Yes I did … I surely did.
My new front teeth looked up at me from the bathroom counter — a temporary partial that was currently causing me nothing but grief. “Don’t forget us this morning pal. You don’t want to go out looking like an enforcer for the Philadelphia Flyers like you did yesterday.” The dental work required as a result of my encounter with the Pine Creek bridge was extensive, all of it taken on with unparalleled skill by our local dentist, Bob Dalgleish — skill that allowed the bridge he installed, with only a few repairs, to last damn near forty years. Inevitably though, the whole thing gave out, and it recently became clear that I needed implants.
Now, if you’ve ever experienced the joy of implants, you will have discovered two things: First, they are monumentally expensive, often requiring a second job working the midnight shift at the 7-Eleven. Second, they have to be screwed in and left to heal for six months, allowing you the pleasure of wearing a partial denture that makes you feel like Dobbin chomping on a new bit.

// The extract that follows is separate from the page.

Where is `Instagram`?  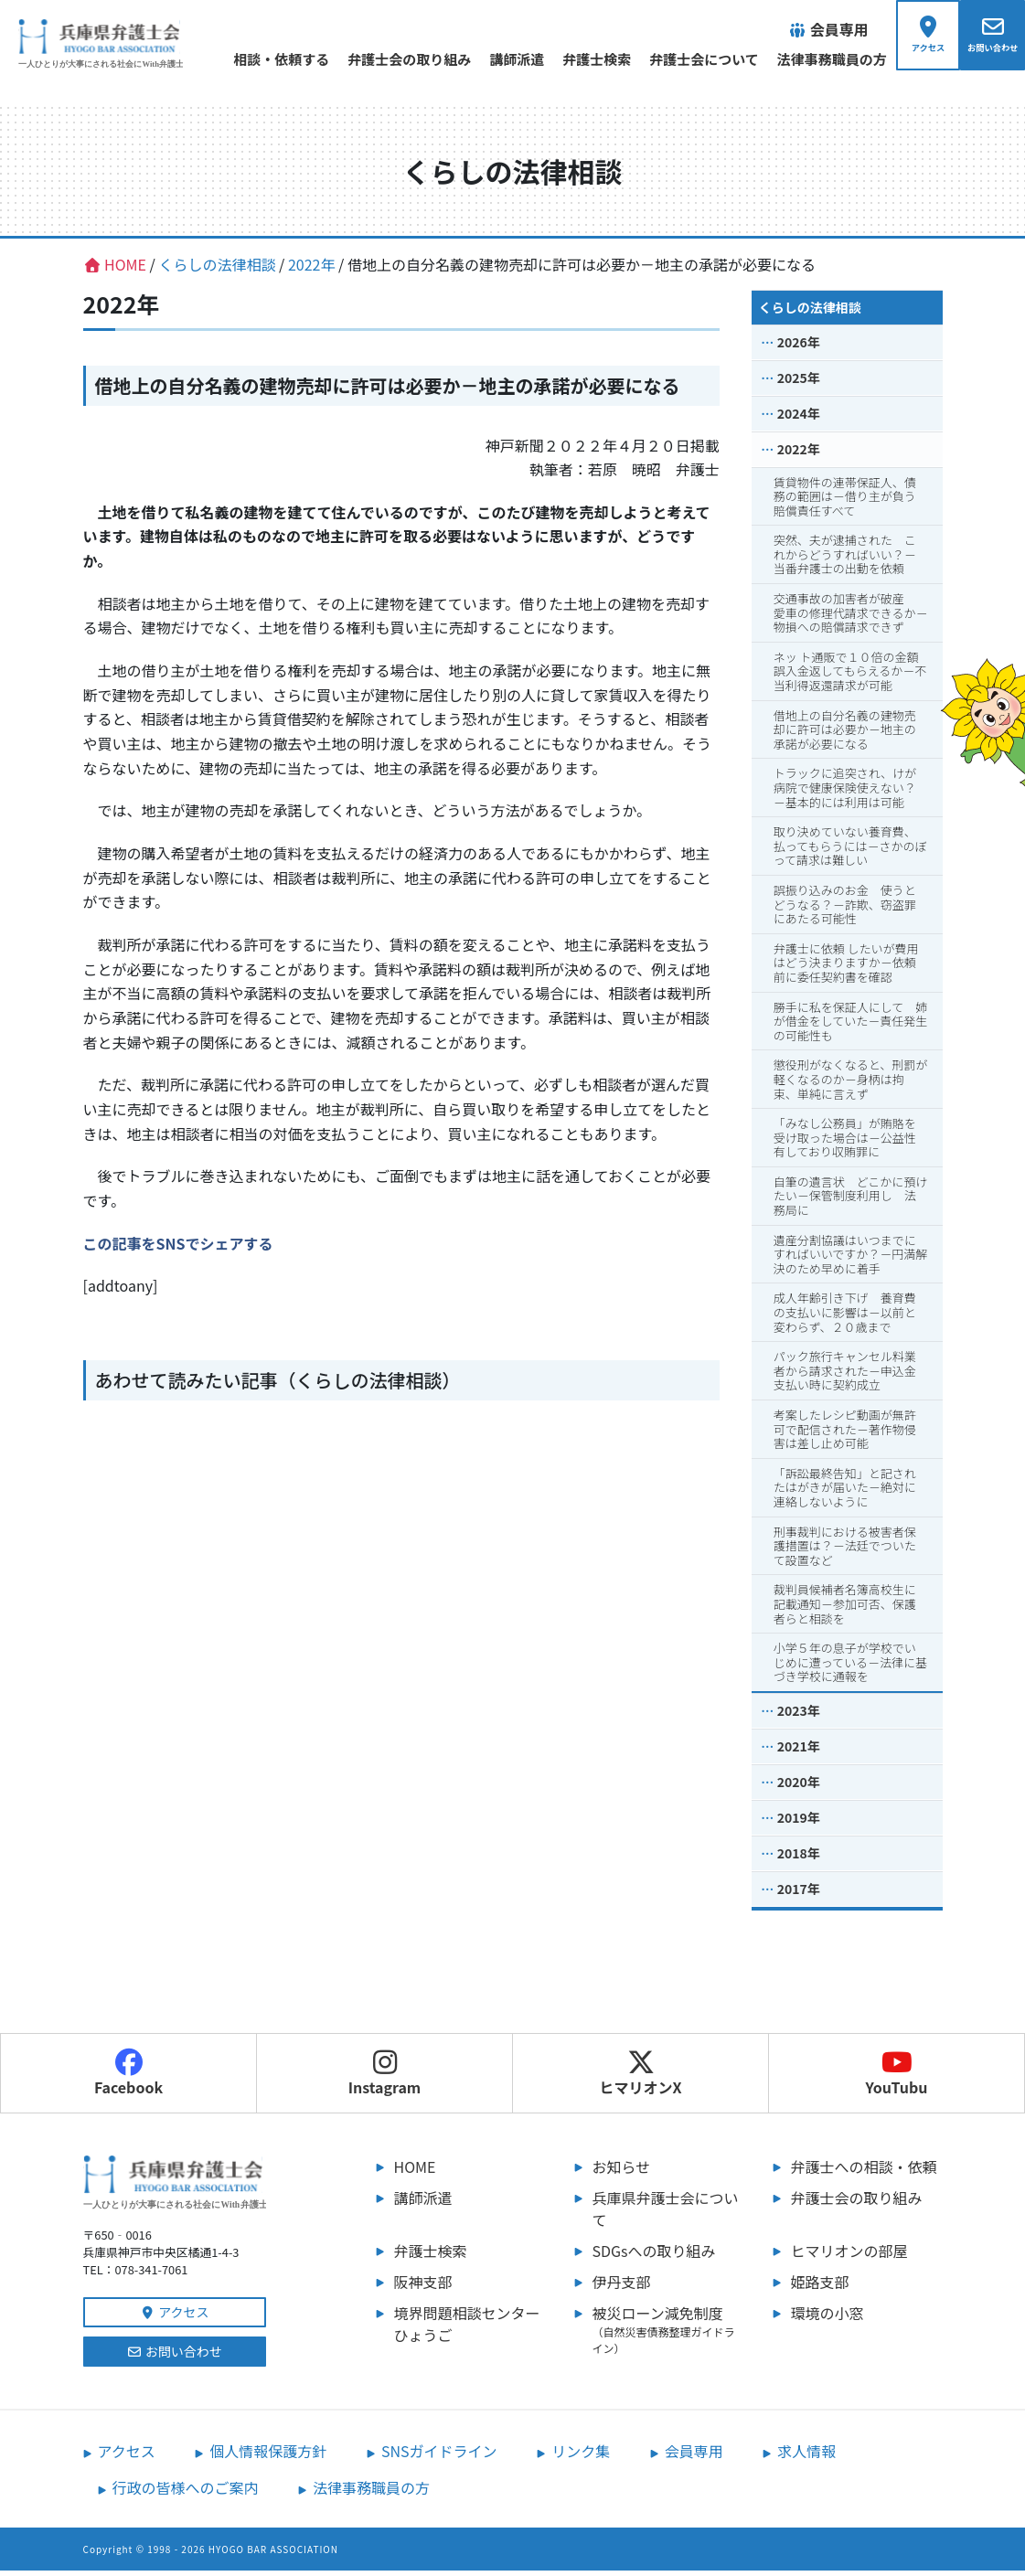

They say the best way to develop compassion is to ‘walk in another man’s shoes.’ Well, by God, I have developed some serious compassion over the last six months for all those souls forced to wear dentures on this planet. The whole business is humbling. Apart from the manifold issues related to food, the average denture can create any number of social crises; my favourite being the one where, in the middle of an excitable rant, the thing, never all that stable to begin with, flies straight out of your mouth and across the table to hit Mabel square in the forehead. Its a real show stopper. The ensuing silence is deafening. And it doesn’t matter whether you were in the middle of discussing the weather, or announcing your independent discovery of the God particle, you can be sure of one thing – the flying teeth dropping into Mabel’s bouillabaisse will be the only thing you are remembered for.
Still, in a week or so, I will have brand new front teeth – teeth screwed right into my jawbone; and I will be a new man, swearing and spitting with the best of them. I can’t wait.